(Beginning of Records to use)

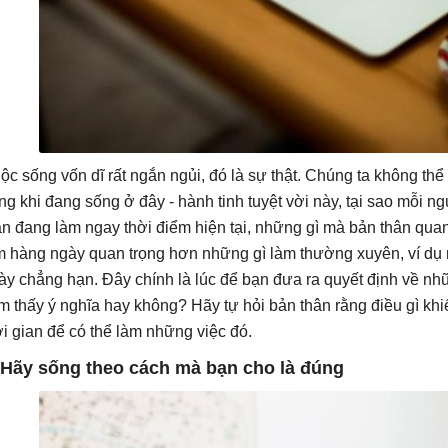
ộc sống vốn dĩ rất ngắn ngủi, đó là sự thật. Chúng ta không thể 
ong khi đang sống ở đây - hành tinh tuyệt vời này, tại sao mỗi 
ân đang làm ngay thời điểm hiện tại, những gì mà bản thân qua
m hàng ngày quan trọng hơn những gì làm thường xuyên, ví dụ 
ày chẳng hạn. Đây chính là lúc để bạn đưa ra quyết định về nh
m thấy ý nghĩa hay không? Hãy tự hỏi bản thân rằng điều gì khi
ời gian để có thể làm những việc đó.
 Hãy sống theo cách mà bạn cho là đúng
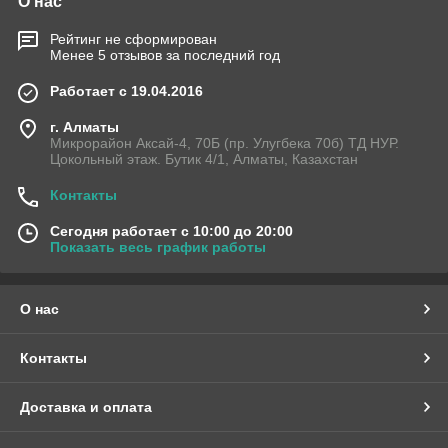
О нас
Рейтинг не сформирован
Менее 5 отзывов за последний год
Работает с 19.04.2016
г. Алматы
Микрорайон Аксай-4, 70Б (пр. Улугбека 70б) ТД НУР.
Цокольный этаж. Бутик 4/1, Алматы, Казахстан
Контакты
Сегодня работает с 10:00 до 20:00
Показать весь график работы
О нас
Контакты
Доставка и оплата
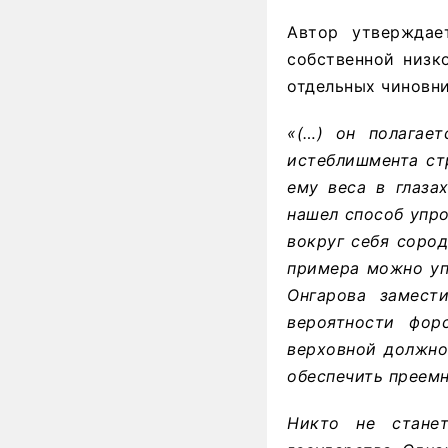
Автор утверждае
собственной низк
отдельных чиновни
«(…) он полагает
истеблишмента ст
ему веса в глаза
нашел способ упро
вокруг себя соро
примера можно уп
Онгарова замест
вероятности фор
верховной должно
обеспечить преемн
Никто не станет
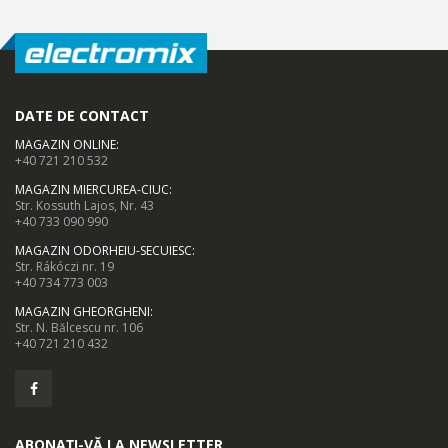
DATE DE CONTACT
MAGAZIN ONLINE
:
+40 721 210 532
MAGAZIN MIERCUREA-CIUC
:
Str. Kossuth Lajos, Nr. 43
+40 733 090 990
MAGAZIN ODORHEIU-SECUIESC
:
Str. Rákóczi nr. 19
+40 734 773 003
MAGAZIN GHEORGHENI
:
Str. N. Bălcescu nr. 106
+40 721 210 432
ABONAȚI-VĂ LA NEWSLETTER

(End of Records to use)

Please reproduce verbatim the lines from the line with "вокруг себя соро" through the final line of the listing, inclusive of both ends. Omit all pictures.

вокруг себя соро
примера можно уп
Онгарова замест
вероятности фор
верховной должно
обеспечить преемн
Никто не станет
DATE DE CONTACT
MAGAZIN ONLINE
:
+40 721 210 532
MAGAZIN MIERCUREA-CIUC
:
Str. Kossuth Lajos, Nr. 43
+40 733 090 990
MAGAZIN ODORHEIU-SECUIESC
:
Str. Rákóczi nr. 19
+40 734 773 003
MAGAZIN GHEORGHENI
:
Str. N. Bălcescu nr. 106
+40 721 210 432
ABONAȚI-VĂ LA NEWSLETTER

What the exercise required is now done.